At the end of the exhibition, set neatly apart from the sculpture, in a private room, as if to acknowledge the materials’ threat to reception, stood a biography room. Here again, the drama centres on Hesse’s development, documented through a collection of diaries, notebooks and ephemera, and two wonderful short films of the artist at work. Two things are striking: first, that Hesse studied with Josef Albers, of Bauhaus and Black Mountain College fame. The name offers a tantalizing genealogy, with the notions of chance and play, and other registers of everyday life that are so central to Hesse’s practice, equally vibrant in each school. Second, her grip on temporality as a formal concern—in the deterioration of the materials, in the attention to process—is underscored in meticulous scrapbooks assembled first by her father, then later herself, which track the past elegantly and appear as obsessive feats of collection.

Eva Hesse, no title, 1960, black, brown, and coloured ink, 13 ½ x 11”. Collection of Tony and Gail Ganz, Los Angeles. 40555p001t116.

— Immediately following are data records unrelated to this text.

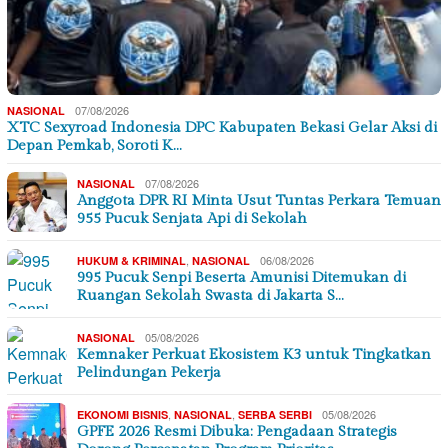
07/08/2026
NASIONAL
XTC Sexyroad Indonesia DPC Kabupaten Bekasi Gelar Aksi di
Depan Pemkab, Soroti K…
07/08/2026
NASIONAL
Anggota DPR RI Minta Usut Tuntas Perkara Temuan
955 Pucuk Senjata Api di Sekolah
,
06/08/2026
HUKUM & KRIMINAL
NASIONAL
995 Pucuk Senpi Beserta Amunisi Ditemukan di
Ruangan Sekolah Swasta di Jakarta S…
05/08/2026
NASIONAL
Kemnaker Perkuat Ekosistem K3 untuk Tingkatkan
Pelindungan Pekerja
,
,
05/08/2026
EKONOMI BISNIS
NASIONAL
SERBA SERBI
GPFE 2026 Resmi Dibuka: Pengadaan Strategis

Downtown, at the Drawing Centre, a second exhibition displayed 150 works demonstrating Hesse’s extraordinary facility at drawing and her relentless inquiry into the nature of her own practice. Curators Sussman, Catherine de Zegher and Sondra Gilman organized works on paper primarily in three groupings: the early, colourful, comic-book-style collages, ink washes and gouaches made between 1960 and 1964, that appear as flattened, miniature display cases crammed with unusual shapes and objects; the drawings made in Germany, between 1964 and 1965, that fuse strange machinery with biomorphic forms; and the latter “grid” and “circle” drawings. Here, the abundance of work is as astounding as the wild energy, the volume of shapes and the clarity of line on view. More than this, notes and drawings made alongside the later sculpture demonstrate the artist’s tenacity with respect to formal concerns. For instance, research into the formal properties and chemical makeup of her materials may ultimately temper our understanding of her use of chance. Elsewhere, personal notes from a journal attest to her ambition and sense of art as a problematic; she draws, in 1965, under the headline “Problems in Art,” a triangle whose corners read “process,” “materiality” and “content.” Underneath, she writes, “don’t pressure yourself about this, it will come when life style opens, it must, it will, one must follow through….”
In the end, Hesse’s compelling narrative and determination to create, against all odds, are overshadowed by the deep strangeness of the work itself: work that transforms the ordinary, ignites the everyday. The result is nothing short of thrilling. ■
“Eva Hesse: Sculpture” was exhibited at the Jewish Museum in New York from May 12 to September 17, 2006. “Eva Hesse: Drawings” was exhibited at the Drawing Centre in New York from May 16 to July 15, 2006.
MJ Thompson is a writer living in Brooklyn and Montreal.